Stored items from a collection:
+ + + + +

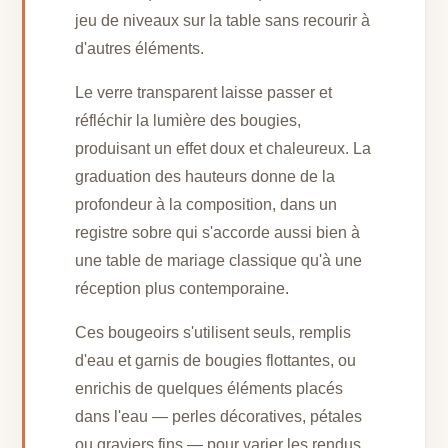
jeu de niveaux sur la table sans recourir à
d'autres éléments.
Le verre transparent laisse passer et
réfléchir la lumière des bougies,
produisant un effet doux et chaleureux. La
graduation des hauteurs donne de la
profondeur à la composition, dans un
registre sobre qui s'accorde aussi bien à
une table de mariage classique qu'à une
réception plus contemporaine.
Ces bougeoirs s'utilisent seuls, remplis
d'eau et garnis de bougies flottantes, ou
enrichis de quelques éléments placés
dans l'eau — perles décoratives, pétales
ou graviers fins — pour varier les rendus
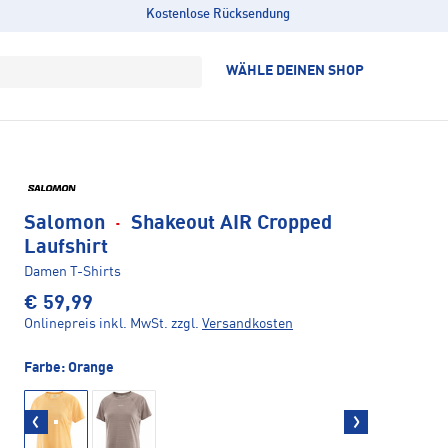
Kostenlose Rücksendung
WÄHLE DEINEN SHOP
Salomon
·
Shakeout AIR Cropped
Laufshirt
Damen T-Shirts
€ 59,99
Onlinepreis inkl. MwSt.
zzgl.
Versandkosten
Farbe:
Orange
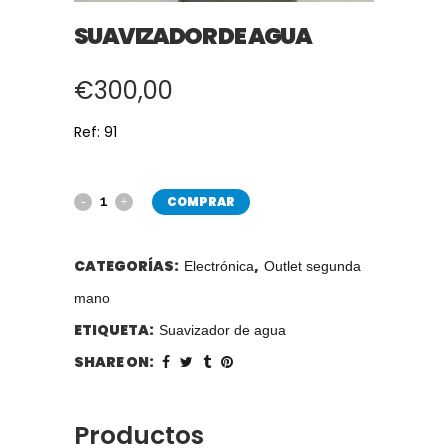
SUAVIZADOR DE AGUA
€
300,00
Ref: 91
COMPRAR
CATEGORÍAS:
,
Electrónica
Outlet segunda
mano
ETIQUETA:
Suavizador de agua
SHARE ON:
Productos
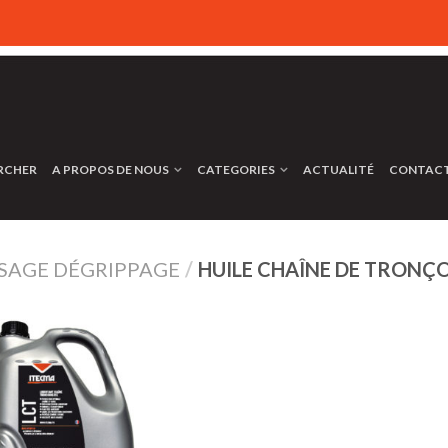
RCHER
A PROPOS DE NOUS
CATEGORIES
ACTUALITÉ
CONTAC
SSAGE DÉGRIPPAGE
/
HUILE CHAÎNE DE TRONÇ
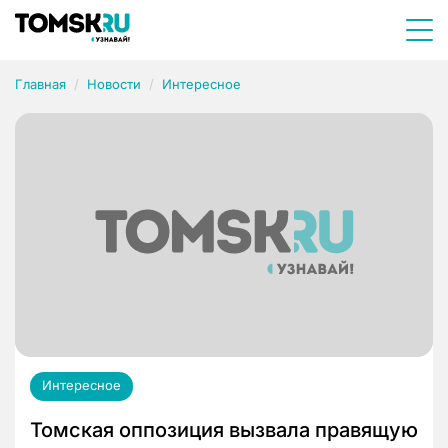
Главная
Новости
Интересное
Интересное
Томская оппозиция вызвала правящую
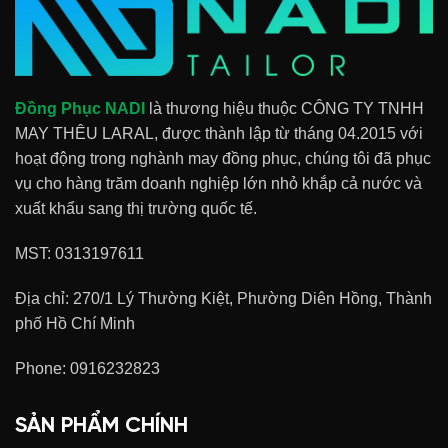
Đồng Phục NADI
là thương hiệu thuộc CÔNG TY TNHH
MAY THÊU LARAL, được thành lập từ tháng 04.2015 với
hoạt động trong nghành may đồng phục, chúng tôi đã phục
vụ cho hàng trăm doanh nghiệp lớn nhỏ khắp cả nước và
xuất khẩu sang thị trường quốc tế.
MST: 0313197611
Địa chỉ: 270/1 Lý Thường Kiệt, Phường Diên Hồng, Thành
phố Hồ Chí Minh
Phone:
0916232823
SẢN PHẨM CHÍNH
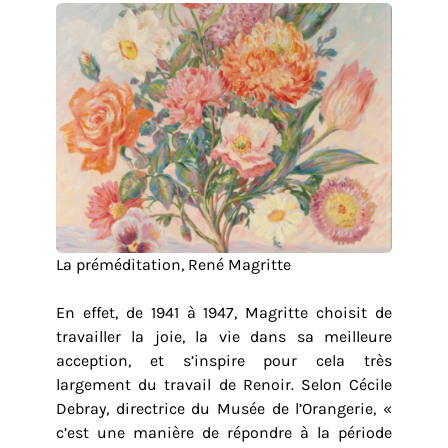
La préméditation, René Magritte
En effet, de 1941 à 1947, Magritte choisit de
travailler la joie, la vie dans sa meilleure
acception, et s’inspire pour cela très
largement du travail de Renoir. Selon Cécile
Debray, directrice du Musée de l’Orangerie, «
c’est une manière de répondre à la période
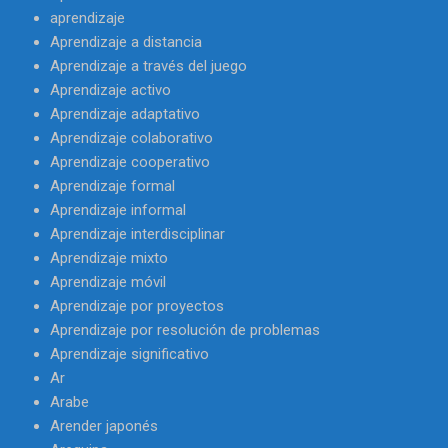
aprendizaje
Aprendizaje a distancia
Aprendizaje a través del juego
Aprendizaje activo
Aprendizaje adaptativo
Aprendizaje colaborativo
Aprendizaje cooperativo
Aprendizaje formal
Aprendizaje informal
Aprendizaje interdisciplinar
Aprendizaje mixto
Aprendizaje móvil
Aprendizaje por proyectos
Aprendizaje por resolución de problemas
Aprendizaje significativo
Ar
Arabe
Arender japonés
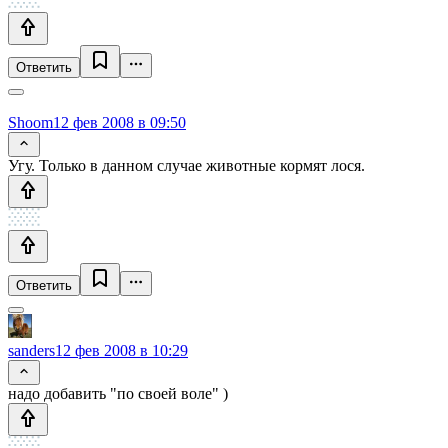
Ответить
Shoom
12 фев 2008 в 09:50
Угу. Только в данном случае животные кормят лося.
Ответить
sanders
12 фев 2008 в 10:29
надо добавить "по своей воле" )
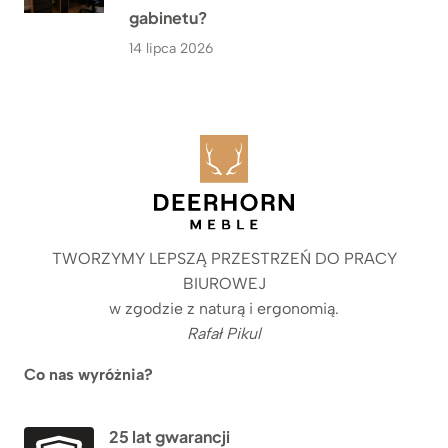
gabinetu?
14 lipca 2026
TWORZYMY LEPSZĄ PRZESTRZEŃ DO PRACY
BIUROWEJ
w zgodzie z naturą i ergonomią.
Rafał Pikul
Co nas wyróżnia?
25 lat gwarancji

+ + + + +

• **WHAT IS EXPECTED**: Only the lines above starting with the line with "Томская оппозиция вызвала правящую" and going on through the line with "Aprendizaje informal" belong in the answer; repeat them exactly, minus any picture.

• **RESPONSE**:
Томская оппозиция вызвала правящую
Đồng Phục NADI
là thương hiệu thuộc CÔNG TY TNHH
MAY THÊU LARAL, được thành lập từ tháng 04.2015 với
hoạt động trong nghành may đồng phục, chúng tôi đã phục
vụ cho hàng trăm doanh nghiệp lớn nhỏ khắp cả nước và
xuất khẩu sang thị trường quốc tế.
MST: 0313197611
Địa chỉ: 270/1 Lý Thường Kiệt, Phường Diên Hồng, Thành
phố Hồ Chí Minh
Phone:
0916232823
SẢN PHẨM CHÍNH
La préméditation, René Magritte
En effet, de 1941 à 1947, Magritte choisit de
travailler la joie, la vie dans sa meilleure
acception, et s’inspire pour cela très
largement du travail de Renoir. Selon Cécile
Debray, directrice du Musée de l’Orangerie, «
c’est une manière de répondre à la période
aprendizaje
Aprendizaje a distancia
Aprendizaje a través del juego
Aprendizaje activo
Aprendizaje adaptativo
Aprendizaje colaborativo
Aprendizaje cooperativo
Aprendizaje formal
Aprendizaje informal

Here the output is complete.